My mom and I planted flowers at our relatives’ graves today. We do this every year around Memorial Day to honor family. I can’t always say I’ve gotten a lot out of the experience, to be honest. Going to the cemetery where my dad and paternal grandfather are buried draws forth emotion, but the rest of the relatives passed away long before I was born..before my parents were even married. Some of them are so rarely spoken of. I’ve heard stories here and there, but I never knew them and my interest in their lives feels like a detached interest.
Would I feel a deeper connection to my ancestry if I were a biological child? If my dad’s ancestors back in Wales ever imagined what their future generations would be like, I’m fairly certain they wouldn’t have pictured a Korean baby being attached to the family tree! When I think of ancestry, my mind drifts not to Wales or my mom’s German roots, but to Korea. There, I feel, is where my history lies, even if I left at six months and have never sought out birth family. There are people living in Korea who share my blood, who share physical traits, maybe even personality traits. We may not know each other, but generations eventually led to them and to me. In that way, I feel we are connected. To think of them makes the reality of what is happening between North and South even harder to face. How many ancestors already died in this civil conflict? And what, exactly, is in store for the living? I know these people even less than the ones whose graves I rinsed off with water today, yet something draws me more strongly to them..

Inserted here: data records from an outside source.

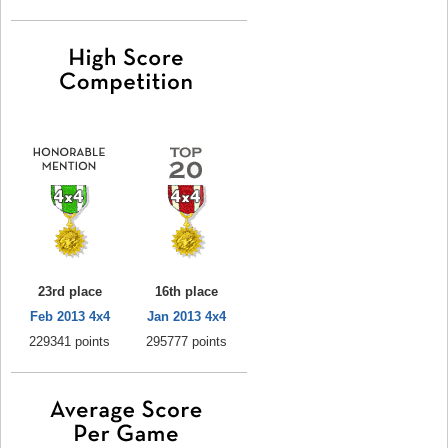
23rd place
16th place
Feb 2013 4x4
Jan 2013 4x4
229341 points
295777 points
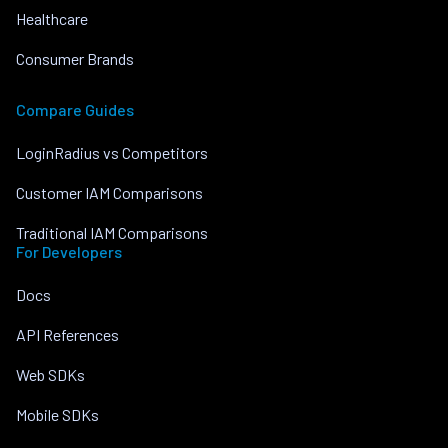
Healthcare
Consumer Brands
Compare Guides
LoginRadius vs Competitors
Customer IAM Comparisons
Traditional IAM Comparisons
For Developers
Docs
API References
Web SDKs
Mobile SDKs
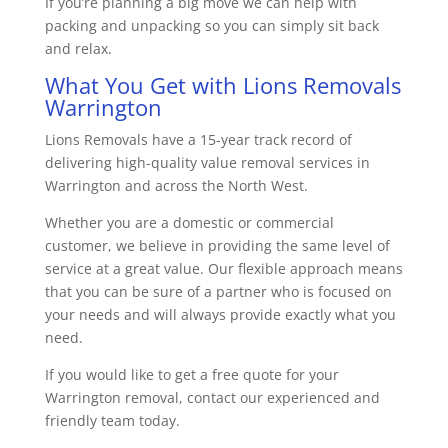
If you’re planning a big move we can help with
packing and unpacking so you can simply sit back
and relax.
What You Get with Lions Removals
Warrington
Lions Removals have a 15-year track record of
delivering high-quality value removal services in
Warrington and across the North West.
Whether you are a domestic or commercial
customer, we believe in providing the same level of
service at a great value. Our flexible approach means
that you can be sure of a partner who is focused on
your needs and will always provide exactly what you
need.
If you would like to get a free quote for your
Warrington removal, contact our experienced and
friendly team today.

In the midst of this confusion, one thing remains true: I love my family with all my heart. I genuinely appreciate hearing stories of their ancestors. After all, the people I love so much wouldn't be in my life without the generations that came before! But I feel as though I will never be able to claim these ancestors as my own. Still, I am glad for this ritual of remembrance to share with my mom, even if she is the only one of us who can remember.